**Entries shown**

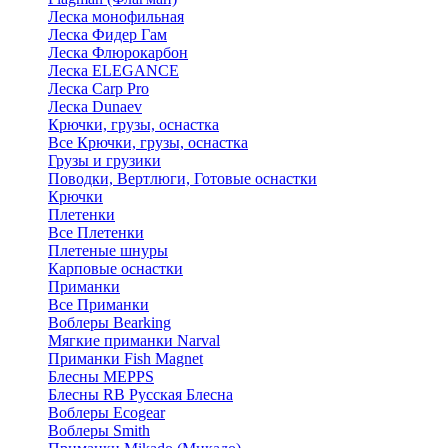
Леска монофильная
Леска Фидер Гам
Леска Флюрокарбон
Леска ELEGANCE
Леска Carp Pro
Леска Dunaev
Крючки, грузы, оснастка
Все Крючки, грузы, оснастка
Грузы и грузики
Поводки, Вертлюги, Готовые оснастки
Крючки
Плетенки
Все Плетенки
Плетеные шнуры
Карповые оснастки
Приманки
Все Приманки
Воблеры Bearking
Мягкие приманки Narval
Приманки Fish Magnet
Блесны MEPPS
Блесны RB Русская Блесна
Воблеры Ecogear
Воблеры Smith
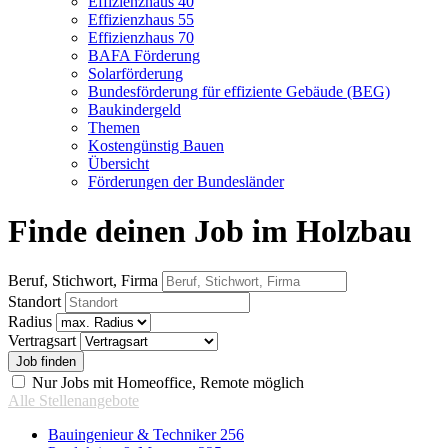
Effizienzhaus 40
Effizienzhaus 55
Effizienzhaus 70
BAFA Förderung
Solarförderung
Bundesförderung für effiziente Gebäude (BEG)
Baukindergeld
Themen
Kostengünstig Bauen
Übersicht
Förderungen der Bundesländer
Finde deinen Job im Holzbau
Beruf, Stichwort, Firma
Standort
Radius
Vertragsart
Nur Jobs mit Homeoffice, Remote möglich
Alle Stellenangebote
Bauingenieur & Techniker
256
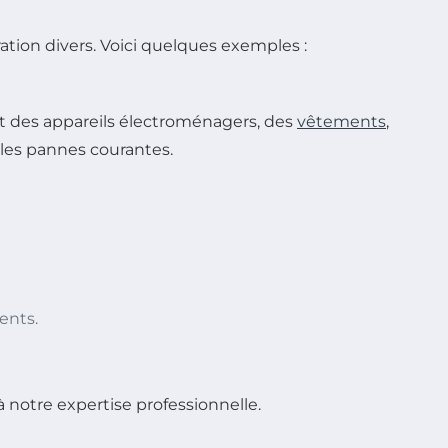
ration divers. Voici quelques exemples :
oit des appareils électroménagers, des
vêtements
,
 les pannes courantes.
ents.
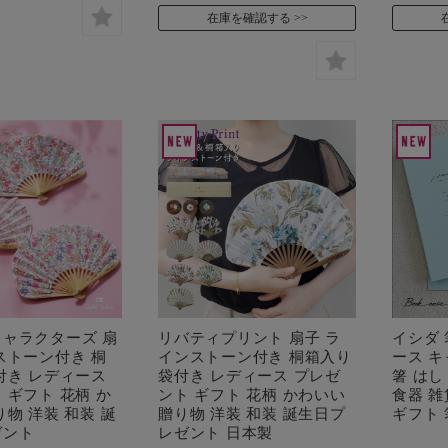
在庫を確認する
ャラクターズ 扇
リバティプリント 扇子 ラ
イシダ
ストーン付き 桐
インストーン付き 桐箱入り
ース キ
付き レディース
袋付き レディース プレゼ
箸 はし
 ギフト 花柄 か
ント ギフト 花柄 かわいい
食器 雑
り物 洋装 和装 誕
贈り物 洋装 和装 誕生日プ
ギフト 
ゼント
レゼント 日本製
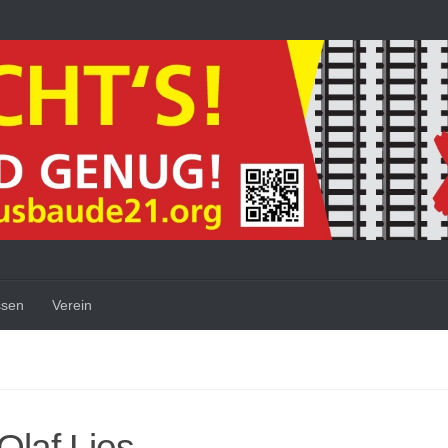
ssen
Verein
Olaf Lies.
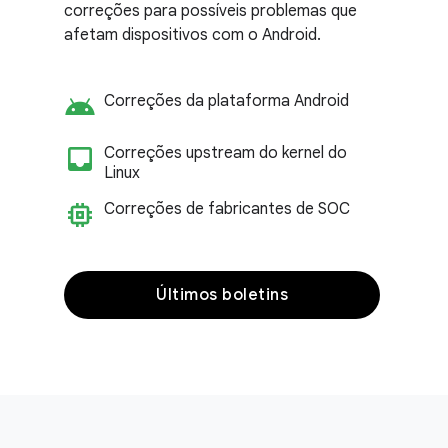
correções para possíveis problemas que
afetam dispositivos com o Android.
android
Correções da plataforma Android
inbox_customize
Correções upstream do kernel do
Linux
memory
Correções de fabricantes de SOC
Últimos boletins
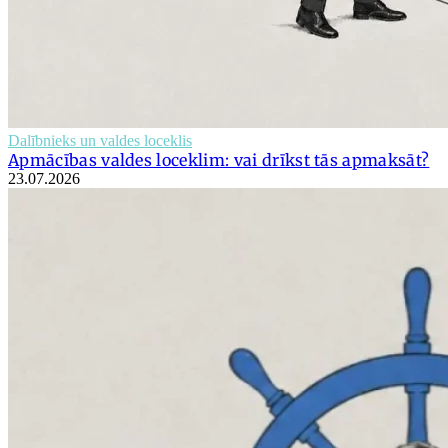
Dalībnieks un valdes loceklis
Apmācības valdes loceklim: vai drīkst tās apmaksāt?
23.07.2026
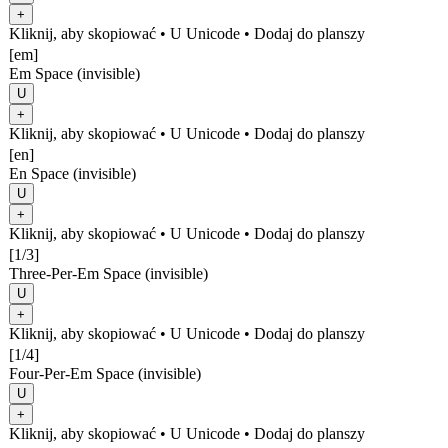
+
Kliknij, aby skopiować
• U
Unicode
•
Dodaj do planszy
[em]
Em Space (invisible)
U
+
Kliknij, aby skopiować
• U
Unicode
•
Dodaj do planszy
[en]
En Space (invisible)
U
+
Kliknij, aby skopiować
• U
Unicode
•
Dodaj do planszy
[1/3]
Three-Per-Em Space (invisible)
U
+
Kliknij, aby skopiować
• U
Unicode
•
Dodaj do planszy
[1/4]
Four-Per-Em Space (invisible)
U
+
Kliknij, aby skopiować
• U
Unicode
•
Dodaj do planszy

**Brief**
The material above is to be set down exactly, with pictures removed.

**Answer box**
Леска монофильная
Леска Фидер Гам
Леска Флюрокарбон
Леска ELEGANCE
Леска Carp Pro
Леска Dunaev
Крючки, грузы, оснастка
Все Крючки, грузы, оснастка
Грузы и грузики
Поводки, Вертлюги, Готовые оснастки
Крючки
Плетенки
Все Плетенки
Плетеные шнуры
Карповые оснастки
Приманки
Все Приманки
Воблеры Bearking
Мягкие приманки Narval
Приманки Fish Magnet
Блесны MEPPS
Блесны RB Русская Блесна
Воблеры Ecogear
Воблеры Smith
Effizienzhaus 40
Effizienzhaus 55
Effizienzhaus 70
BAFA Förderung
Solarförderung
Bundesförderung für effiziente Gebäude (BEG)
Baukindergeld
Themen
Kostengünstig Bauen
Übersicht
Förderungen der Bundesländer
Finde deinen Job im Holzbau
Beruf, Stichwort, Firma
Standort
Radius
Vertragsart
Nur Jobs mit Homeoffice, Remote möglich
Alle Stellenangebote
Bauingenieur & Techniker
256
ration divers. Voici quelques exemples :
oit des appareils électroménagers, des
vêtements
,
 les pannes courantes.
ents.
在庫を確認する
ャラクターズ 扇
リバティプリント 扇子 ラ
イシダ
ストーン付き 桐
インストーン付き 桐箱入り
ース キ
付き レディース
袋付き レディース プレゼ
箸 はし
 ギフト 花柄 か
ント ギフト 花柄 かわいい
食器 雑
り物 洋装 和装 誕
贈り物 洋装 和装 誕生日プ
ギフト 
ゼント
レゼント 日本製
ssen
Verein
Olaf Lies.
correções para possíveis problemas que
afetam dispositivos com o Android.
android
Correções da plataforma Android
inbox_customize
Correções upstream do kernel do
Linux
memory
Correções de fabricantes de SOC
Últimos boletins
Dalībnieks un valdes loceklis
Apmācības valdes loceklim: vai drīkst tās apmaksāt?
23.07.2026
+
Kliknij, aby skopiować
• U
Unicode
•
Dodaj do planszy
[em]
Em Space (invisible)
U
+
Kliknij, aby skopiować
• U
Unicode
•
Dodaj do planszy
[en]
En Space (invisible)
U
+
Kliknij, aby skopiować
• U
Unicode
•
Dodaj do planszy
[1/3]
Three-Per-Em Space (invisible)
U
+
Kliknij, aby skopiować
• U
Unicode
•
Dodaj do planszy
[1/4]
Four-Per-Em Space (invisible)
U
+
Kliknij, aby skopiować
• U
Unicode
•
Dodaj do planszy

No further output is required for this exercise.